* DESCRIPTION OF THE TASK
Transcribe exactly, please, the lines from the one containing "At what (x,y)" through the end of the records below, and leave out the pictures.

* PROVIDED RECORDS
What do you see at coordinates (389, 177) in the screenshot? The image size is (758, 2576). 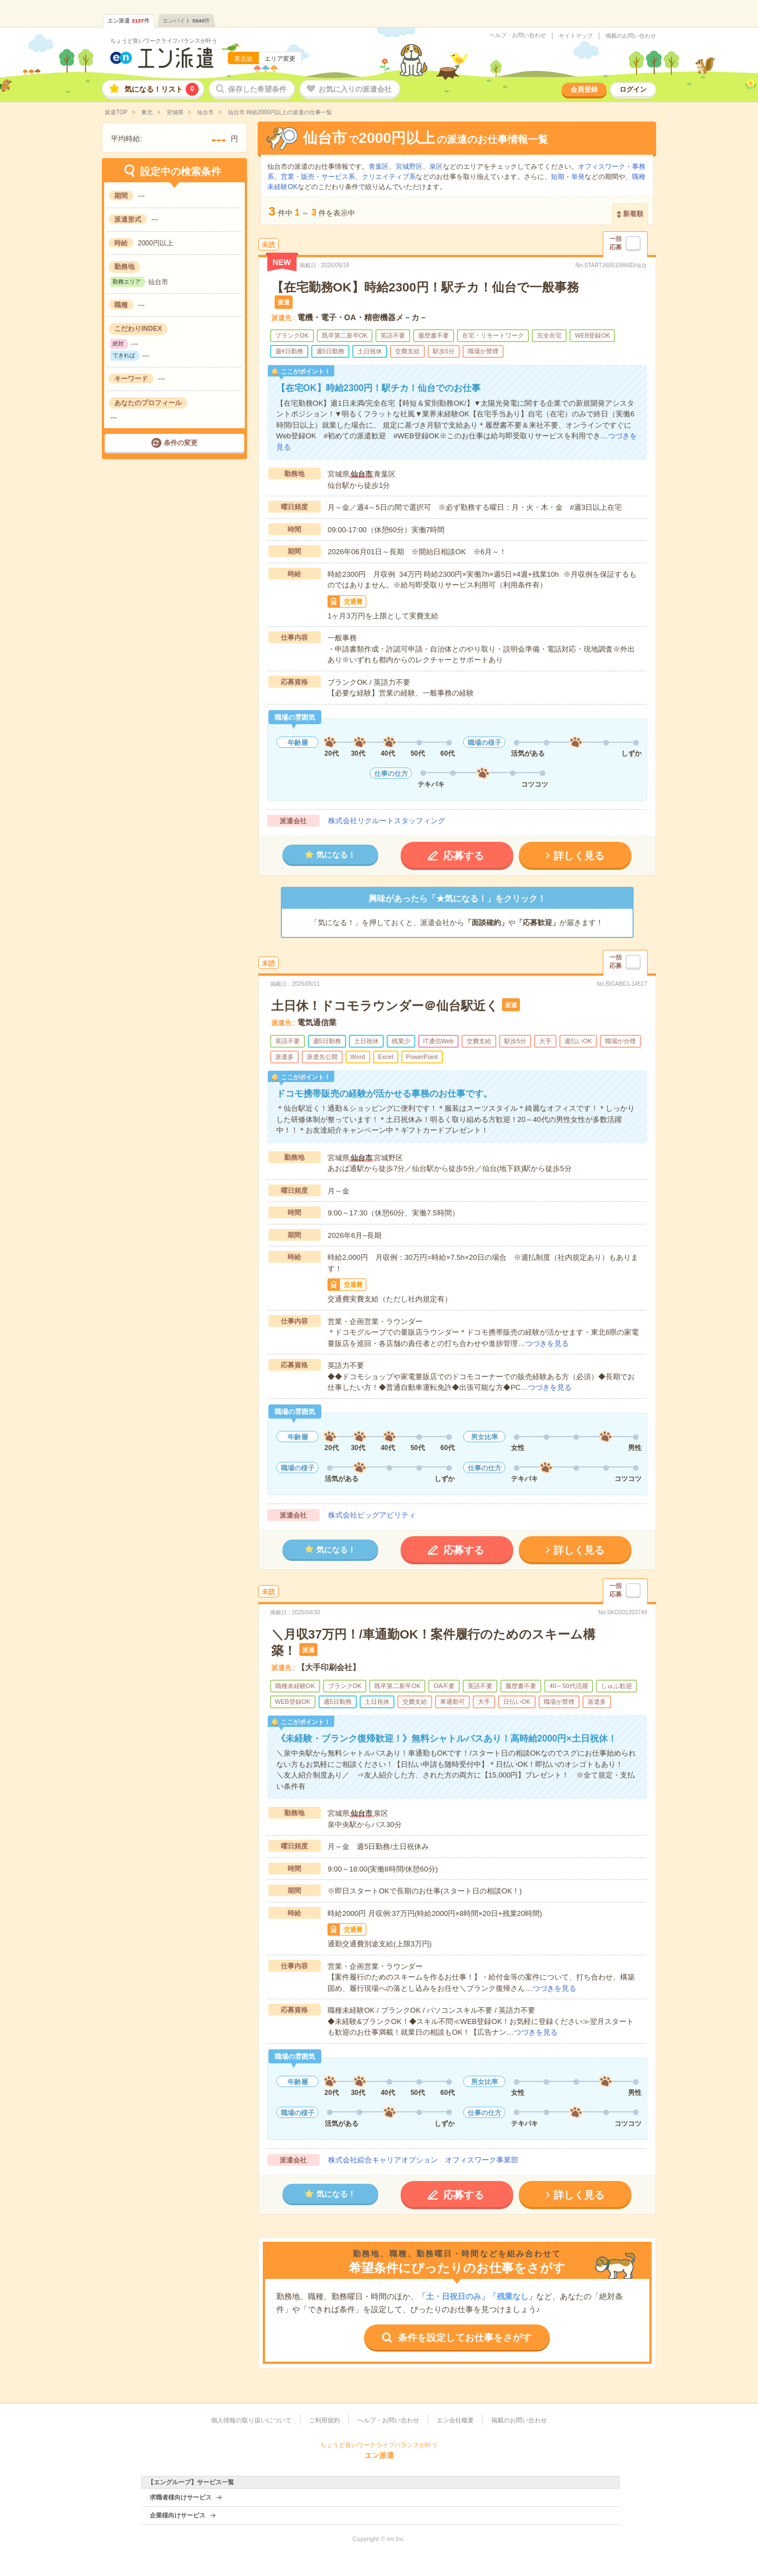 I see `クリエイティブ系` at bounding box center [389, 177].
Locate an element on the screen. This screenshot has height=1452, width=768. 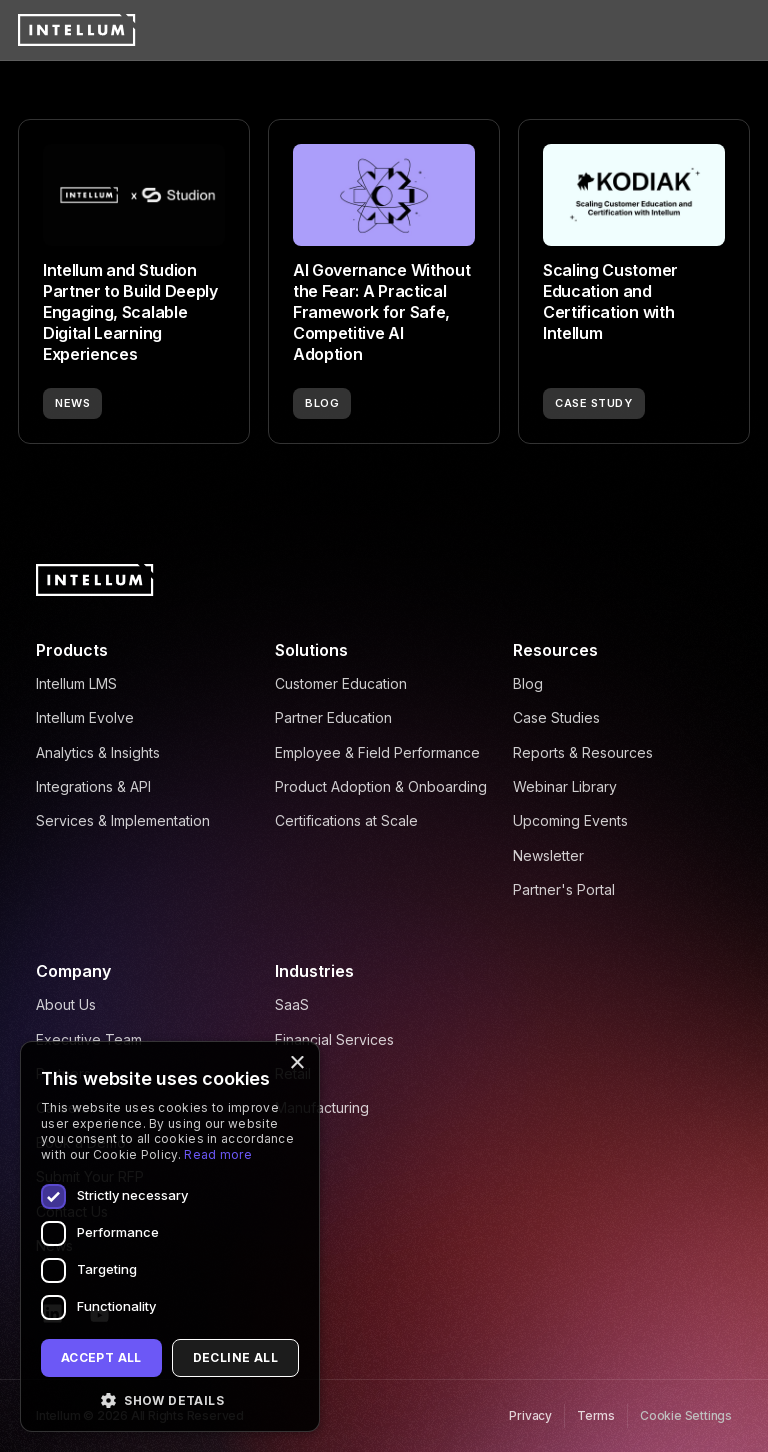
Reports & Resources is located at coordinates (583, 752).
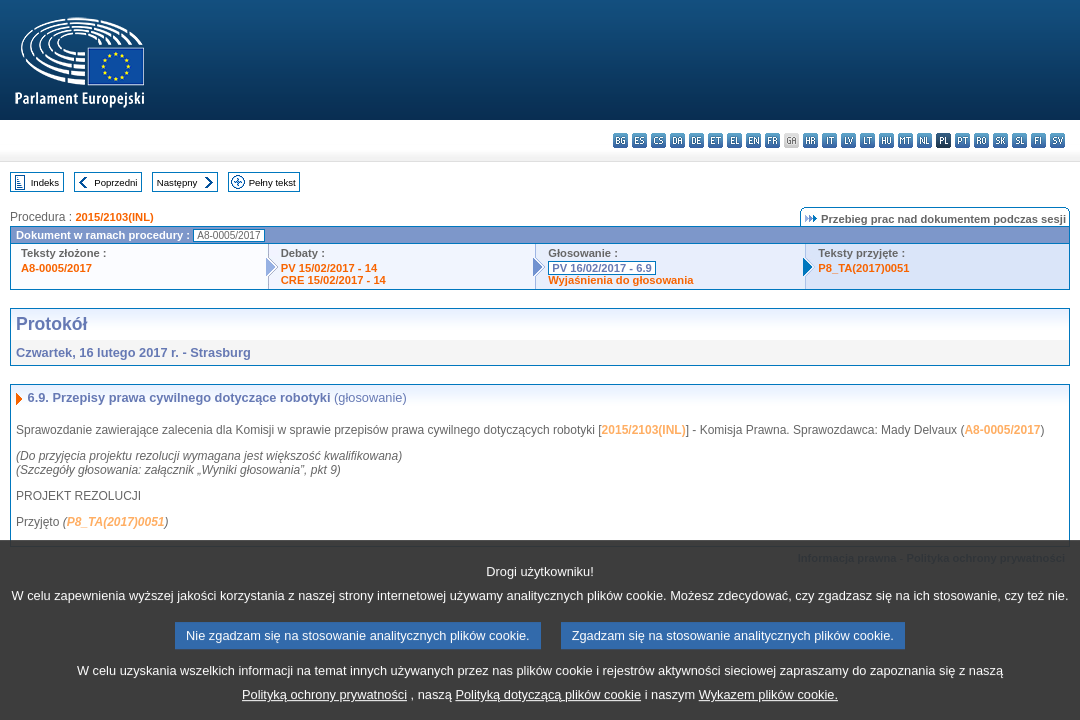 The image size is (1080, 720). I want to click on lt - lietuvių kalba, so click(867, 140).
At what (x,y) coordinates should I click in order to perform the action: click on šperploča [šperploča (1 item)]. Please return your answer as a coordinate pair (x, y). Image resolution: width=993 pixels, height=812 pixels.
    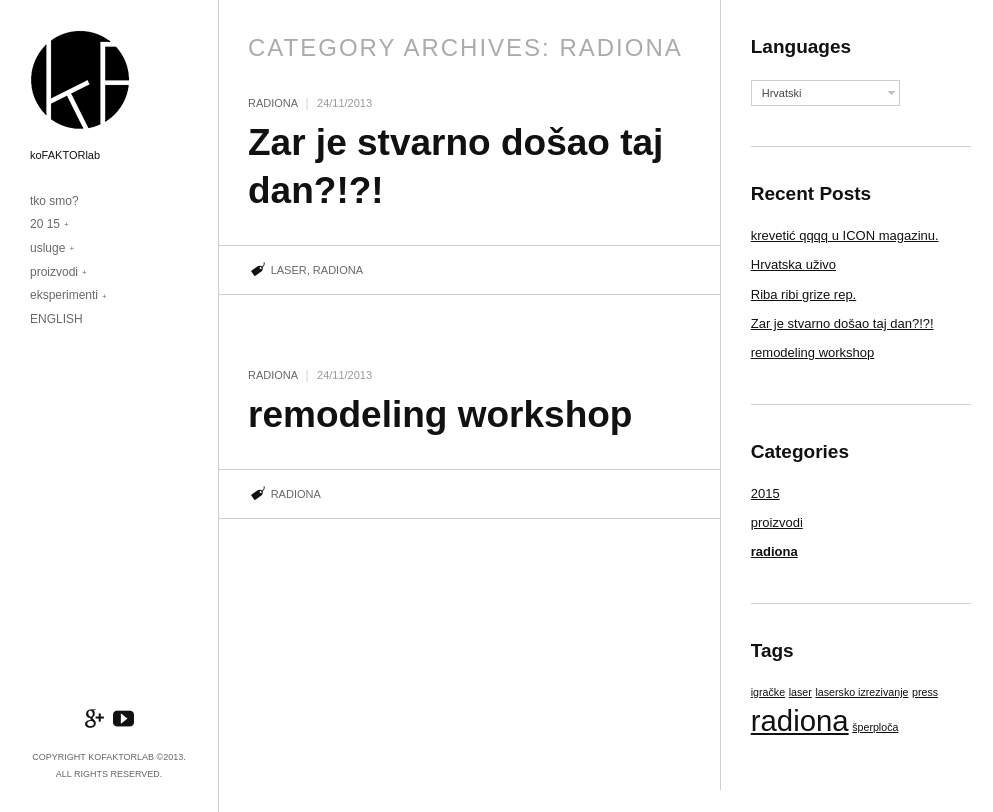
    Looking at the image, I should click on (875, 727).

* WRITTEN ANSWER
At what (x,y) coordinates should I click in order to perform the action: click on šperploča [šperploča (1 item)]. Please return your answer as a coordinate pair (x, y). Image resolution: width=993 pixels, height=812 pixels.
    Looking at the image, I should click on (875, 727).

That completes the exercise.